# Is there a preferred solution among the solutions to Schrödinger's eq?

1. Jun 23, 2013

I am a little confused when it is stated that Schrödinger's equation represents a deterministic evolution of the wave function of a particle. I would be OK with the idea that time evolution went from one state to another state in a deterministic way (even though each state, with respect to its eigenvalues, is not deterministic) if there were only one solution to the equation. However, it has many solutions, so why would there be a preferred solution?

2. Jun 23, 2013

### Bill_K

I don't understand your remark, because leaving aside the issue of what happens during a measurement, the Schrodinger equation itself is deterministic. The time-dependent Schrodinger equation is a first order differential equation in time, and if you're given initial values everywhere at t = 0, the solution at times t > 0 is uniquely determined.
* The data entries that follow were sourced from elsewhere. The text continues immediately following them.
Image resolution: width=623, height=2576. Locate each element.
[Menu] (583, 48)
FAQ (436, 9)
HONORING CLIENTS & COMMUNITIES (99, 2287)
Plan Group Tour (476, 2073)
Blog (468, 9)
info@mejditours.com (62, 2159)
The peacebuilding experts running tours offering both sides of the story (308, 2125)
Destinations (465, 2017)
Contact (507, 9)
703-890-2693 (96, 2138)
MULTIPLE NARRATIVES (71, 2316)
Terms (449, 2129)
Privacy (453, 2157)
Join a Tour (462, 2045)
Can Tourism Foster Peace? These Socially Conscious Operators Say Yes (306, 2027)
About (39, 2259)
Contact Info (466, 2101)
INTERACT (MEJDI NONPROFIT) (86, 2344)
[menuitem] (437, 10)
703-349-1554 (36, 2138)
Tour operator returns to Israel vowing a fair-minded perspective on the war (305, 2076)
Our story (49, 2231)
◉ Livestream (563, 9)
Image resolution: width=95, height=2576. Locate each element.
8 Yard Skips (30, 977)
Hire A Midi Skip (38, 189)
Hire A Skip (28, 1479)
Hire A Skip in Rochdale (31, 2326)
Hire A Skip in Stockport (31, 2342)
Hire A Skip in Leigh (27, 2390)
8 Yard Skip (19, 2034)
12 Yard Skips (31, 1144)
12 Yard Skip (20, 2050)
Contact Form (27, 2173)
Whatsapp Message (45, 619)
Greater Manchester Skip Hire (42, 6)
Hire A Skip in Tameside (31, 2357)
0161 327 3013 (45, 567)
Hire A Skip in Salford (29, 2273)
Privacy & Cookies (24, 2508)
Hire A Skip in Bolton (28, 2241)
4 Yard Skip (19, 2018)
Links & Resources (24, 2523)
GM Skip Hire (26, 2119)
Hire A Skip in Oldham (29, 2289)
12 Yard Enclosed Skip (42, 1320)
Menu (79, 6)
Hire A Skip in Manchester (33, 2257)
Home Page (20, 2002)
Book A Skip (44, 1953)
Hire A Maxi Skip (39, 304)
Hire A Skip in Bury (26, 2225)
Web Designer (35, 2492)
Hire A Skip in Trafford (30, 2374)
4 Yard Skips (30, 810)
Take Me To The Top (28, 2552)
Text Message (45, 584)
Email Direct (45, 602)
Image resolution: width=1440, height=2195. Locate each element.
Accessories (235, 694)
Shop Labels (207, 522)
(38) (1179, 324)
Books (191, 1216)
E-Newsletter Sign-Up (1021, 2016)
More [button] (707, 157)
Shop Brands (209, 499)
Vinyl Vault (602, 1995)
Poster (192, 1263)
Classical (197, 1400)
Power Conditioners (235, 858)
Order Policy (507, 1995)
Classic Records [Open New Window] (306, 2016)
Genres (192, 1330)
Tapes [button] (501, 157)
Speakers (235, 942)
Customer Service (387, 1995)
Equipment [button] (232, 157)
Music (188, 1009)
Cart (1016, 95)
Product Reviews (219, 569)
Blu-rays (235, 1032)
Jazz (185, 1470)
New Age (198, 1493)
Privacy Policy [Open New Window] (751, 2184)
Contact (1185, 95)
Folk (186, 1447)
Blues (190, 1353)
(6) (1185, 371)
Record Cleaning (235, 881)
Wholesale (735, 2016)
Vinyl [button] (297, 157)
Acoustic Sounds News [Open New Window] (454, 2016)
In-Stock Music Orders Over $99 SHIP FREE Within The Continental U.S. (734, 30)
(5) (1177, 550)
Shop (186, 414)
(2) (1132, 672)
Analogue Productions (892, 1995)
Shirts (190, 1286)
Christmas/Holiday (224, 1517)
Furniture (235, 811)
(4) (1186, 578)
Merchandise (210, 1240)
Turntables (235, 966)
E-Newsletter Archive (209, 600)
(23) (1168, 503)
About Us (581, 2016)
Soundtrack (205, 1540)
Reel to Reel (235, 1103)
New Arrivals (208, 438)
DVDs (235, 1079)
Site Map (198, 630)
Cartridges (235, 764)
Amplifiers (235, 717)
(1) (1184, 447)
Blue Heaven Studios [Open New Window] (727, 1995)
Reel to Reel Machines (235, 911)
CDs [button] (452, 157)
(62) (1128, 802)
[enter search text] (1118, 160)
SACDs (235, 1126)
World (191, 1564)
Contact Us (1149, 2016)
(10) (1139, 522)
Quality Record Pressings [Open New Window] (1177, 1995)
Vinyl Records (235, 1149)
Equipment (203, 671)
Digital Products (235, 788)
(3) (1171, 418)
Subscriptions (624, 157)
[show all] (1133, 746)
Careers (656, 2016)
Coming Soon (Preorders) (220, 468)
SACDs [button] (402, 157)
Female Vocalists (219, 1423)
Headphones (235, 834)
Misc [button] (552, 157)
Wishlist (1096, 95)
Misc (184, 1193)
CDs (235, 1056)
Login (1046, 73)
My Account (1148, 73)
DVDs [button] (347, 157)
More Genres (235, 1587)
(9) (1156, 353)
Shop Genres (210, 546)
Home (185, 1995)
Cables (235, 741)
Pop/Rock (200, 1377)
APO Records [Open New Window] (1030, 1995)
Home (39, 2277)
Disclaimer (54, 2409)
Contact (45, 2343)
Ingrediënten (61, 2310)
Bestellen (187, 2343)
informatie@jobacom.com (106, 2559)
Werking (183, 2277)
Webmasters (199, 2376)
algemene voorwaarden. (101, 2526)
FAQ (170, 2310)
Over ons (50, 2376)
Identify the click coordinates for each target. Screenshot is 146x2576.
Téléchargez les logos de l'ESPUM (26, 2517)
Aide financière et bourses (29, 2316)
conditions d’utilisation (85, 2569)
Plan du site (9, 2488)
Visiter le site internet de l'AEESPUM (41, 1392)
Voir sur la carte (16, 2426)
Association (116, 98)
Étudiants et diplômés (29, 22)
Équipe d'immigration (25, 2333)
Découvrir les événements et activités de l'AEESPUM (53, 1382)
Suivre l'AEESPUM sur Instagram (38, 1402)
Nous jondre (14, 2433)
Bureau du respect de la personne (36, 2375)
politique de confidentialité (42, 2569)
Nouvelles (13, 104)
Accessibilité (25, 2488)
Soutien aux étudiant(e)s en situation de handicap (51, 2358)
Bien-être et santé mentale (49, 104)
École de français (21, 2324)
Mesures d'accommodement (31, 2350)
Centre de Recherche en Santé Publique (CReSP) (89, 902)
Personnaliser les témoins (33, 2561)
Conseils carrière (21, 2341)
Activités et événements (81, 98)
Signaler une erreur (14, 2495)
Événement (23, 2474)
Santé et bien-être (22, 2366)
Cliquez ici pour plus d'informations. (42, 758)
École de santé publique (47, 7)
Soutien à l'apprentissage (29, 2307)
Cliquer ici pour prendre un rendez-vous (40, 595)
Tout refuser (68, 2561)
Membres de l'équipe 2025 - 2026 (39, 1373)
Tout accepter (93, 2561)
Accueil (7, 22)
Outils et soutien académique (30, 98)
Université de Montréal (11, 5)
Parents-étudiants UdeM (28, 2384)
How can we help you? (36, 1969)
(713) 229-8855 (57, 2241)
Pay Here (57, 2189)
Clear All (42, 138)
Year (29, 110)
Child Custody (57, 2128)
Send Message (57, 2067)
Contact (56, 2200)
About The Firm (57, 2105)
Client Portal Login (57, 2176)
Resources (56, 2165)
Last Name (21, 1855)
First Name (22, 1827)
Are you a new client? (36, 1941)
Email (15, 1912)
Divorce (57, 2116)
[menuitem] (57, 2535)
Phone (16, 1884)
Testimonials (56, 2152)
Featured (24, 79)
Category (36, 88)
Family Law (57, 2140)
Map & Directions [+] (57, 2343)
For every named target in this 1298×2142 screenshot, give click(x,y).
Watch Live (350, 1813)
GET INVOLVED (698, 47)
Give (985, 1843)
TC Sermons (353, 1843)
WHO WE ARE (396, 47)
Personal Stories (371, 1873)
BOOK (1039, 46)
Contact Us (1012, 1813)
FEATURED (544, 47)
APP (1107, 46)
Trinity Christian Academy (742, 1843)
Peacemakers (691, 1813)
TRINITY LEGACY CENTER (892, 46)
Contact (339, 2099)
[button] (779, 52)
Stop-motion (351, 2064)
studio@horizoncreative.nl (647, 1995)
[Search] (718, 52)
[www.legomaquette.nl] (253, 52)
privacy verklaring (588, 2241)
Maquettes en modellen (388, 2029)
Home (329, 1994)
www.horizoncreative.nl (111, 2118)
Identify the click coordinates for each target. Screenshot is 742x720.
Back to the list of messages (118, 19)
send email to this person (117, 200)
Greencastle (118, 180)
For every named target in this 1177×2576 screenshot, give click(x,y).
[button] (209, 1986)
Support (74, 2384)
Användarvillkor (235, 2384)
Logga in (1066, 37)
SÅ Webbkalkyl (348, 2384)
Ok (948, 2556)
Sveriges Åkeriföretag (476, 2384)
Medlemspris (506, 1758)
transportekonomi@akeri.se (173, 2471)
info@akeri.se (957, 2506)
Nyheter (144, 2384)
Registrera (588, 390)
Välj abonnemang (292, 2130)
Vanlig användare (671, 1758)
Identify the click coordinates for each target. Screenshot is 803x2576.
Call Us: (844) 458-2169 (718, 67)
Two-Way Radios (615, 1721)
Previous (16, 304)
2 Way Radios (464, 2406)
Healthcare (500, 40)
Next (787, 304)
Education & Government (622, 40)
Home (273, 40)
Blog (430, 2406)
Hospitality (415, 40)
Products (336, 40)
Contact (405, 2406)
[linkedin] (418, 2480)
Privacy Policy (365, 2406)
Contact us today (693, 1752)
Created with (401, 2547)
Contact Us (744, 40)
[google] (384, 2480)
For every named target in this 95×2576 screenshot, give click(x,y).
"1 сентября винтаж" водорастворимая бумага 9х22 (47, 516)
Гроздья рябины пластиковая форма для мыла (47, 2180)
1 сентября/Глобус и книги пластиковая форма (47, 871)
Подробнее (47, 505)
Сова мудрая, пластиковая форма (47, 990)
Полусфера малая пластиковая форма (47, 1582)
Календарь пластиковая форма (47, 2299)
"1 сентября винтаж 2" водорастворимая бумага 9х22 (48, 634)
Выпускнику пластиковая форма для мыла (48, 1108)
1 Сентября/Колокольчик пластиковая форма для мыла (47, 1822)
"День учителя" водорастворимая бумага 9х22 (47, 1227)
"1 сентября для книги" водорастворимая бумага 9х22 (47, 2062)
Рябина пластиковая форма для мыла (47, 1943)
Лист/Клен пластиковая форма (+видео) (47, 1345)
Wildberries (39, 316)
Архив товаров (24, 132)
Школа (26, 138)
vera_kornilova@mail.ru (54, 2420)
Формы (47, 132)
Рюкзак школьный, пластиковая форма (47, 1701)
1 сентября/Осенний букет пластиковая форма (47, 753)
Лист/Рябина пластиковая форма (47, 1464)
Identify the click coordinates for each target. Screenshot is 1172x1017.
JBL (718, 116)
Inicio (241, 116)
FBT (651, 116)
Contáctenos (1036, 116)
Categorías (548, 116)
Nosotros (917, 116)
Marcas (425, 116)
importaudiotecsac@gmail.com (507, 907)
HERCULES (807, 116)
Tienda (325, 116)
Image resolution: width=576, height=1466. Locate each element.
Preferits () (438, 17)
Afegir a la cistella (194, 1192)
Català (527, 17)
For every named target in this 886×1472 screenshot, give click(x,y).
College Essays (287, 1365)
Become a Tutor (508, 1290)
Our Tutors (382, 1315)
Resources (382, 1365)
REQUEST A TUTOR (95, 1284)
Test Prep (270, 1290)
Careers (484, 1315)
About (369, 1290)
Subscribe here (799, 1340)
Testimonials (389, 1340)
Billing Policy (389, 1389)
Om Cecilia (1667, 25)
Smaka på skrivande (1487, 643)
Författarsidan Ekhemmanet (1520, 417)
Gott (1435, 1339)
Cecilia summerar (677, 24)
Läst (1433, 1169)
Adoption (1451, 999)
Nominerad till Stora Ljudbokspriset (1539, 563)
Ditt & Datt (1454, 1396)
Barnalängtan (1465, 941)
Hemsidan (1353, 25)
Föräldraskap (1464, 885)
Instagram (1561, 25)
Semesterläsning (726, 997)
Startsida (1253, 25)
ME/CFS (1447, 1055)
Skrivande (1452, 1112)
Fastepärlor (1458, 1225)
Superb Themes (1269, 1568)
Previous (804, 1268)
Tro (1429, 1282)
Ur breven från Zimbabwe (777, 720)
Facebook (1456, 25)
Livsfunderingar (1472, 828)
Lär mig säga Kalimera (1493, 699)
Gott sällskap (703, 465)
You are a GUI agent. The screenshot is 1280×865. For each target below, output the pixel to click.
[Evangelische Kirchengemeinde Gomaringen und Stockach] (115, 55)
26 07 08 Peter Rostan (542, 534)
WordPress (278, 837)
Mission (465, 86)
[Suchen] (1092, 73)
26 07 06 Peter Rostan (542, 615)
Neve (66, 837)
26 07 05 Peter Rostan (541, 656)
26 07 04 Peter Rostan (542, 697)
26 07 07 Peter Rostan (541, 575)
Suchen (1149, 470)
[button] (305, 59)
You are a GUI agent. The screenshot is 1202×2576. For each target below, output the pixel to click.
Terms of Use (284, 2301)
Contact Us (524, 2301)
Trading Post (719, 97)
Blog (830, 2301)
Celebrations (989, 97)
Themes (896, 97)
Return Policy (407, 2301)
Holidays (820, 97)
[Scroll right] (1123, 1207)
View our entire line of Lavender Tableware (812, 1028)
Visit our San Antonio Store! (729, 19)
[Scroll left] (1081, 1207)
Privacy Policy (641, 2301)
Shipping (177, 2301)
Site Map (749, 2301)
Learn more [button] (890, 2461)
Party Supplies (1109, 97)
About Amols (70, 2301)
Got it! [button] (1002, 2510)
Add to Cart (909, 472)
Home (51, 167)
There's one and only one solution.

3. Jun 23, 2013

Thanks for the reply, Bill_K. Your answer then takes me from the frying pan into the fire. I thought --and this is probably wrong -- Schrödinger's equation is a differential equation which has an infinite number of solutions: any linear combination of plane waves.

4. Jun 23, 2013

### Bill_K

nomadreid, Just like any differential equation, you have to be given initial conditions before you can write down the solution. You don't know how high a projectile will go until you are told its initial position and velocity. Likewise to solve the Schrodinger equation, you have to be given its initial values. And since it's a partial differential equation, you have to be given the value of ψ(x, 0) everywhere, at the initial time t = 0. Without being told this information, the problem is not uniquely defined. And it's not the fault of the Schrodinger equation especially, that's just the way PDEs work. But given these initial conditions, there is no longer an infinity of different possible solutions - only one.